Top 10 Cyber Security Threats of 2011 and Beyond
The next decade portends new threats that surpass those of years past in both intensity and impact.
A lot of business and IT folks go home at night wondering why the U.S. government isn't more aggressive about cyber criminals specifically and cyber warfare in general. After all, it is U.S. businesses that are the digital frontlines of these attacks and right now losses are mounting.
But while the U.S. government certainly has a lot of digital capability at its disposal, Sam Visner, vice president of cyber security for the IT services firm CSC, notes that it's important to allow the rule of law to prevail in these matters. The trouble right now, however, is that many of these attacks are emanating from places where law enforcement is either lax or non-existent. There is a lot of work being done to create the international mechanisms, such as the International Cybercrime Reporting and Cooperation bill put forward by Sen. Kirsten Gillibrand (D-N.Y.) and Sen. Orin Hatch (R-Utah) to create some mechanism for going after the organizations that commit these attacks. But for now, Visner says the better part of valor is to be patient.
Part of the problem is that these attacks take place in cyberspace where there are no borders. In addition, it's not clear to what degree, if any, the activities of these groups are sanctioned by any government. In the case of China, the attacks are ascribed to misguided "patriots," while cyber crime emanating from former countries of the Soviet Union is attributed to organized crime syndicates that may or may not have any government affiliation.
Until the U.S. intelligence community firmly establishes who did what and when it occurred, Visner says it's hard to address these issues at a governmental level without some specific framework in place. The U.S. can shut off access to the U.S. Internet to some foreign-based Internet service providers, but would be reluctant to create an international incident without first working through the proper diplomatic channels. That doesn't mean that the U.S. doesn't intend to be proactive about this issue as noted this week by Leon Panetta during his Secretary of Defense confirmation hearings, it's just that a lot of processes still need to be put in place.
The concern now is that there are those starting to make a case for fighting digital fire with fire. They are essentially advocating the setting up of digital privateers to go after the attackers. In some cases, these people are individuals acting as the patriotic equivalents of "digital minute men." In other instances, they are organizations that operate outside of the U.S. and, as such, are not directly accountable. And just to add more fuel to the fire, countries such as Israel and Australia have set up counter cyber-terrorism units, which can be broadly defined as addressing almost any type of cyber security issue.

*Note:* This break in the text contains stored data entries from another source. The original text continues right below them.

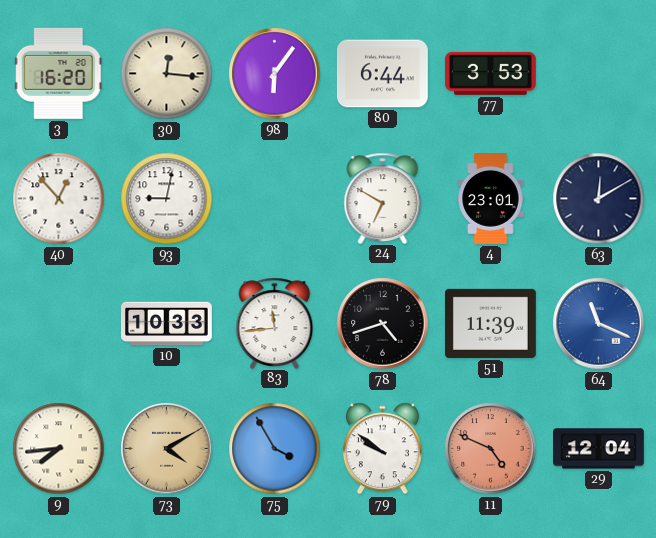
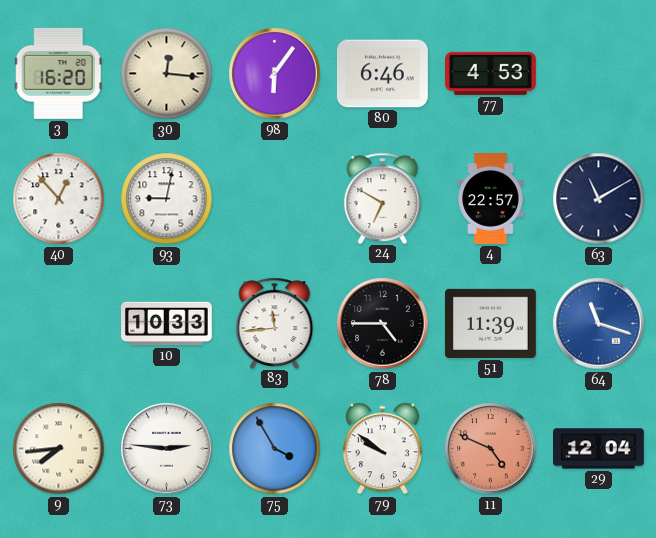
80: 6:44 -> 6:46
77: 3:53 -> 4:53
4: 23:01 -> 22:57
63: 12:10 -> 11:10
78: 4:42 -> 4:45
64: 11:19 -> 11:18
73: 4:10 -> 2:46
73 dial: champagne -> white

In the meantime, Visner says IT organizations have to realize that, at this juncture, the best they can do is mitigate their losses. That may mean spending more on security than they like, but the fact of the matter is the many areas of cyberspace are essentially lawless. So if you intend to do business in cyberspace, you have to accept the risks that go with that decision. Right now, the economic benefits of the Internet still far outweigh the potential risks. Still, companies would be well advised to secure their valuables in an age where cyber security, like it or not, is simply a bigger cost of doing business.